Dear General Dempsey,
I address this to you in the context of great respect for your service. But, General Dempsey, you’re looking very uncomfortable these days; perhaps even conflicted. I’m sure you’re telling the truth, I’m also sure you’re not telling the whole truth relying on narrow, careful answers to the questions that have been put to you. You seem caught between a rock and a White House.
I appreciate and value you’re sense of loyalty to the President, I also value your clear commitment to civilian authority over the military; a cornerstone of our democracy and a significant part of what has made us great. I am left with a sense of your absolute loyalty to that idea. I also sense great frustration.
You and your commanders have been overruled at least five times, that we know of, by a man with no military experience, a man guided not by strategic imperatives and an understanding of tactics but by the politics of the moment. General, you and I both know that the single most significant frustration of the American fighting man or woman is politicians. It’s hard to imagine you don’t share the frustration.
Seems like every time you speak to or hint at the truth the White House rolls it back. On August 21st at a press briefing you and Secretary Hagel spoke candidly about the ISIS threat and the White House spin began, this week it was a Congressional hearing; they’re still spinning your testimony as well as General Odierno’s comments.
Did you cringe when Secretary of State Kerry suggested that Iran play a role in the ISIS situation? Does the political spin have you spinning as well?
General, I believe you know better than most that a tepid beginning to a serious conflict, a beginning that is not about military imperatives and cohesive strategy but about politics always limits options and always costs more lives in the end. Perhaps you are a fan of Churchill; you may recall his missive;
“One ought never to turn ones back on a threatened danger and try to run away from it. If you do that, you will double the danger. But if you meet it promptly and without flinching, you will reduce the danger by half.”

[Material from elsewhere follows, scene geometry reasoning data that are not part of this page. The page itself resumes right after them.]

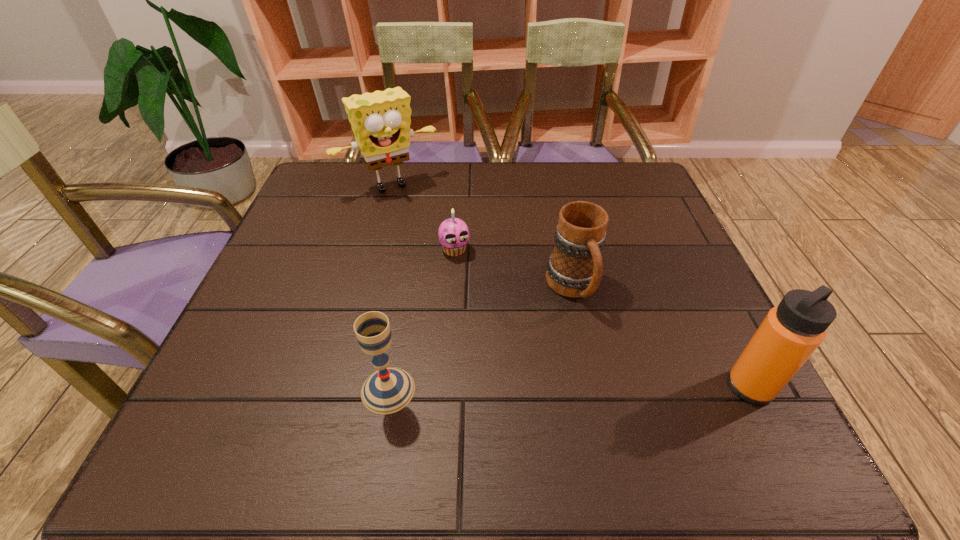 Where is `free spot at the far right corner of the desktop`? The width and height of the screenshot is (960, 540). free spot at the far right corner of the desktop is located at coordinates (620, 190).

Locate an element on the screen. Image resolution: width=960 pixels, height=540 pixels. free point between the fourth object from left to right and the cupcake is located at coordinates (514, 269).

Where is `vacant area that lies between the thermos bottle and the second object from right to left`? This screenshot has width=960, height=540. vacant area that lies between the thermos bottle and the second object from right to left is located at coordinates (661, 337).

At what (x,y) coordinates should I click in order to perform the action: click on unoccupied position between the sponge and the chalice. Please return your answer as a coordinate pair (x, y). This screenshot has width=960, height=540. Looking at the image, I should click on (389, 288).

This screenshot has height=540, width=960. What are the coordinates of `empty space between the shortest object and the sponge` in the screenshot? It's located at (422, 218).

Locate an element on the screen. Image resolution: width=960 pixels, height=540 pixels. free space between the chalice and the third nearest object is located at coordinates (481, 339).

This screenshot has height=540, width=960. Identify the location of free space that is in between the second farthest object and the thermos bottle. (603, 318).

Image resolution: width=960 pixels, height=540 pixels. I want to click on vacant area between the second farthest object and the fourth object from left to right, so click(514, 269).

The height and width of the screenshot is (540, 960). Identify the location of free space between the rightmost object and the mug. (661, 337).

Locate an element on the screen. Image resolution: width=960 pixels, height=540 pixels. free area in between the sponge and the chalice is located at coordinates (389, 288).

The President failed to execute a Status of Forces agreement, failed to accept recommendations for the Afghan surge while announcing a departure date, insisted on highly restrictive rules of engagement, now he, once again, tells the enemy what he will and won’t do. Surly you know such a consistently weak approach will be paid for in the future. It will be paid with the lives of your solders. The lives of the men and women you lead! Does that lesson of history keep you awake at night?

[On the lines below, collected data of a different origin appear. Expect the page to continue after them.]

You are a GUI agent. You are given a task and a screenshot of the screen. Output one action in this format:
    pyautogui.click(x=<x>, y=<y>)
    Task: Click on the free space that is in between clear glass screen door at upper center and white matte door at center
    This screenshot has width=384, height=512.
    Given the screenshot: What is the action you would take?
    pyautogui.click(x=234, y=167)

The question is how do you view your ultimate point of loyalty? Is it the President, the Constitution or is it the men and women you lead? Is it to us? You must know that you have the power to stop this madness; to slap your stars down on the President’s desk and resign in protest. Tell us the full truth as you view it. Yes, it would create a crisis for the President, no doubt, but it would also answer the question of where you’re ultimate loyalties reside. It would also illuminate realities that outside of the White House bubble appears to be the truth.
You are being asked to conduct a mission that you likely know is doomed to degrees of failure. You are being directed by the President to receive approval for mission details that are better left to lifelong professionals. We have a lesson of history with Lyndon Johnson micro managing in Vietnam, it didn’t work out so well.

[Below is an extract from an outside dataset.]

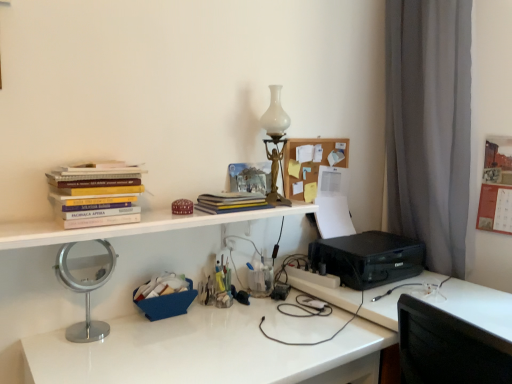 Locate an element on the screen. The image size is (512, 384). free space to the right of blue fabric basket at center, arranged as the 1th stationery when ordered from the bottom is located at coordinates (216, 323). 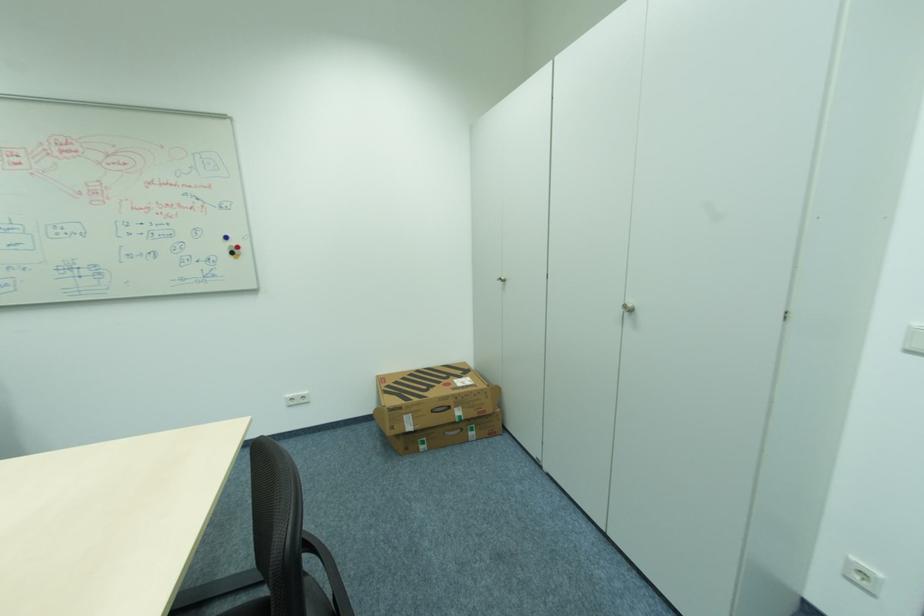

I ask a lot of you because I’m desperate for a leader to emerge from this administration. I ask for a measure of devotion beyond the scope of what the average American would be prepared to offer. But general, isn’t that what our military has always given us; you sir, are their leader and bear the responsibility of example that falls to all true leaders.
I’ve heard you speak with passion and eloquence of the fallen; I look to you to speak eloquently of the living and your responsibility to them.